ServusTV mischt auch im Jahr 2014 bei den Festspielen von Salzburg mit. Don Giovanni wird nicht einfach nur im Fernsehen übertragen, sondern bekommt im Internet zusätzlichen einen intensiven Backstage-Bereich. Innovativ will man hier sein und vergisst darüber, dass dieses Wort nicht nur für die technische Seite gelten sollte.

Oper ist mittlerweile in Fernsehen und Internet fest verankert. Gerade zur Festspielzeit will man auch dem Zuschauer zuhause Anteil an den klassischen Höhepunkten des Sommers verschaffen. Was da nun im Mittelpunkt steht – Musik oder das Establishment – das ist immer eine Frage der eigenen Auffassung. Der österreichische Sender ServusTV hat sich im letzten Jahr im Rahmen der Salzburger Festspiele präsentiert, in dem er aus der Entführung aus dem Serail an dem ungewöhnlichen Aufführungsort Hangar 7 eine TV-Oper machte. Dieses Jahr wird Don Giovanni zwar „nur“ im Haus für Mozart aufgeführt, doch mittlerweile weiß ja ein TV-Redakteur, dass man mehr aus einer Opernaufführung herausholen kann als nur die reine Übertragung. Schon in den Wochen vor der Aufführung gibt es eine umfassende Dokumentation, wie die Produktion entsteht.
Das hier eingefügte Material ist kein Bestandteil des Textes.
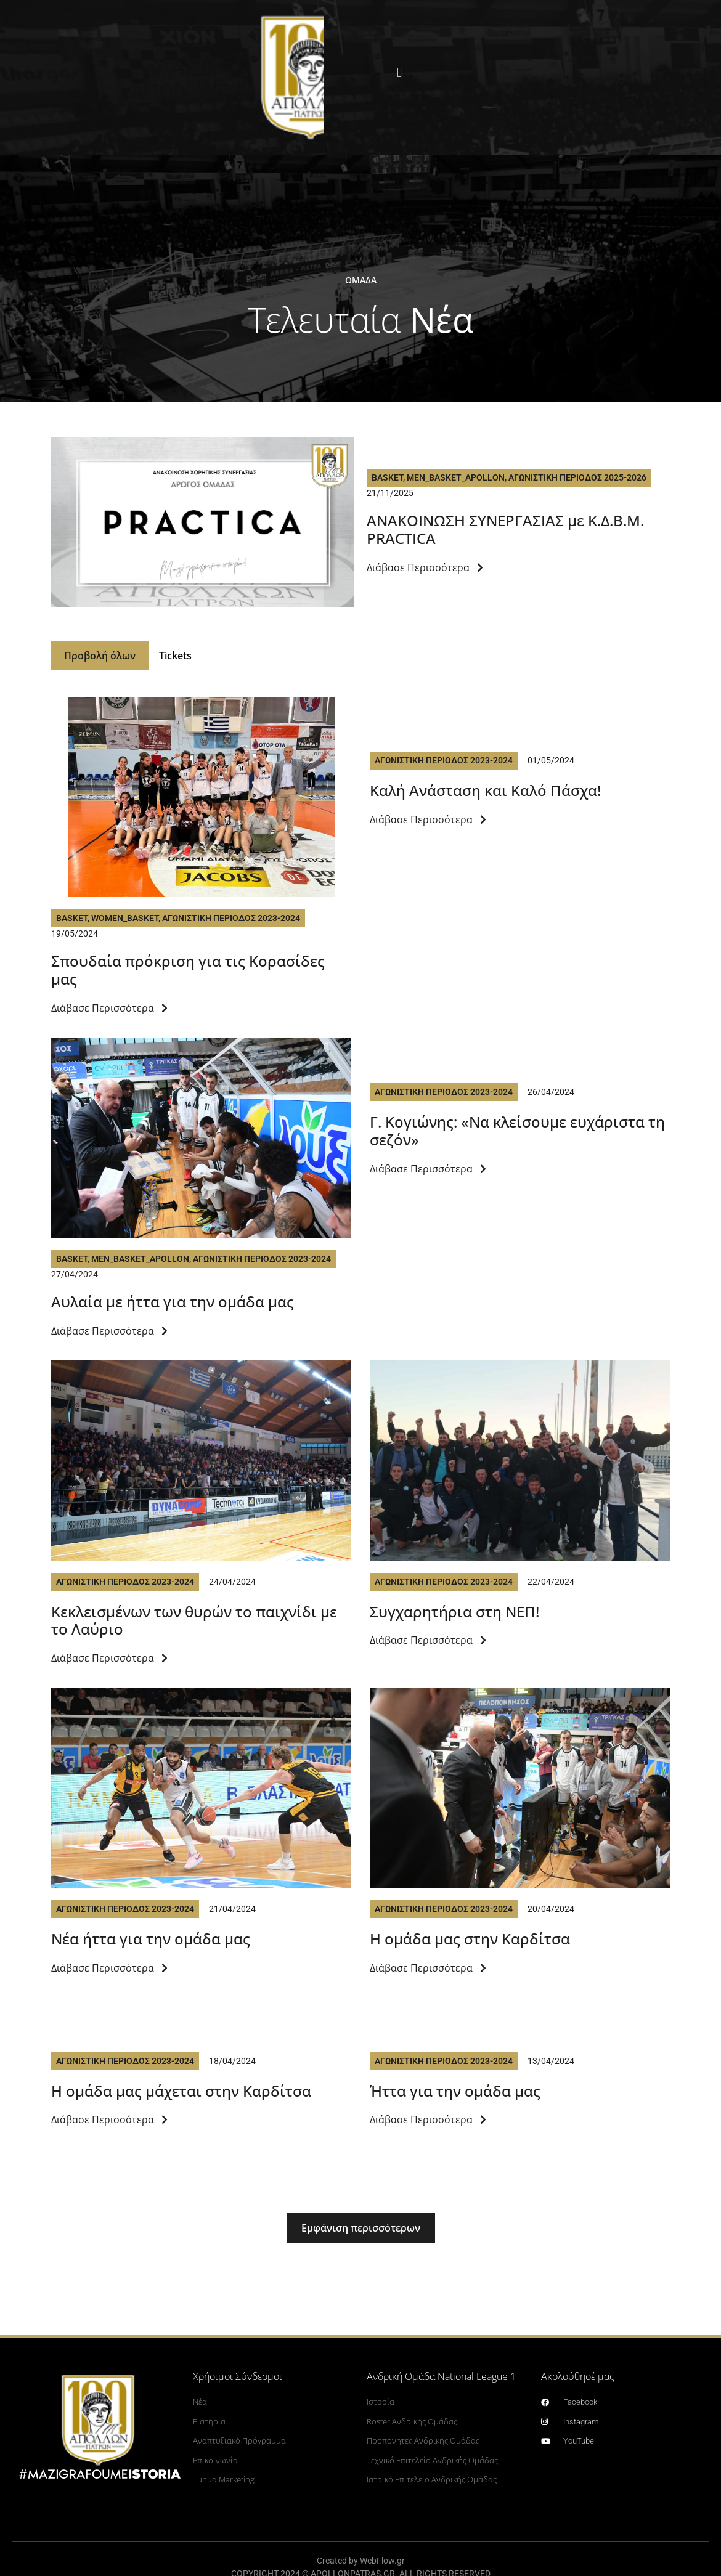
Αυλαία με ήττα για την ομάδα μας (172, 1303)
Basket (387, 477)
Die dritte Vorstellung des neuen Don Giovanni ist in Salzburg für abends halb acht angesetzt. ServusTV beginnt anderthalb Stunden vorher mit einem Vorprogramm. Darin ist auch genügend Zeit für Werbung enthalten. Im TV sind das überwiegend Programmhinweise. Im Internet kommen Produkte zum Zuge, und so braucht es gegenüber dem Fernsehen mehr Spielraum, der hier wiederum überbrückt werden muss. Ein eingeblendeter Countdown bis zum Vorstellungsbeginn verführt aber zum Wegschalten. Wer dabei bleibt, darf zuschauen, wie Moderatorin Barbara Fleissner nicht müde wird, auf das Besondere des Abends hinzuweisen: Im Fernsehen kann man die Aufführung ganz klassisch ansehen. Im Internetauftritt des Senders ist von der „innovativen Opernübertragung“ zu lesen. Innovativ bedeutet in diesem Fall, dass man – sofern die Technik denn mitspielt – von der normalen Übertragung zu einem Backstage-Bereich wechseln kann. Hier läuft das normale Bild der Aufführung verkleinert oben links in der Ecke mit. Für alle, die mehr das Event denn die Oper interessiert, wird der Betrieb hinter der Bühne groß eingefangen. So bekommt man beispielsweise mit, wie die Inspizientin die Darsteller herbeiruft, die Regieassistentin auf der Seitenbühne zur Musik mitwippt oder für Applausordnung sorgt. Aber die Musik steht nicht zwangsläufig im Mittelpunkt. Da werden Interviews über die Oper gelegt, und Regisseur Sven-Eric Bechtolf gibt sein Statement zur gerade laufenden Szene ab oder beantwortet die dümmlichen Fragen mit rotzigen Antworten. Der Regiekommentar ist auf Film-DVDs schon lange üblich, aber auch nur beim Bonus-Material. Wenn dann die Kamera zu Don Giovannis Höllenfahrt einen Flur zeigt, wo sich seelenruhig ein paar Statisten unterhalten, dann möchte man fast von der Entromantisierung der Oper sprechen. Aber so geht es zu hinter der Bühne.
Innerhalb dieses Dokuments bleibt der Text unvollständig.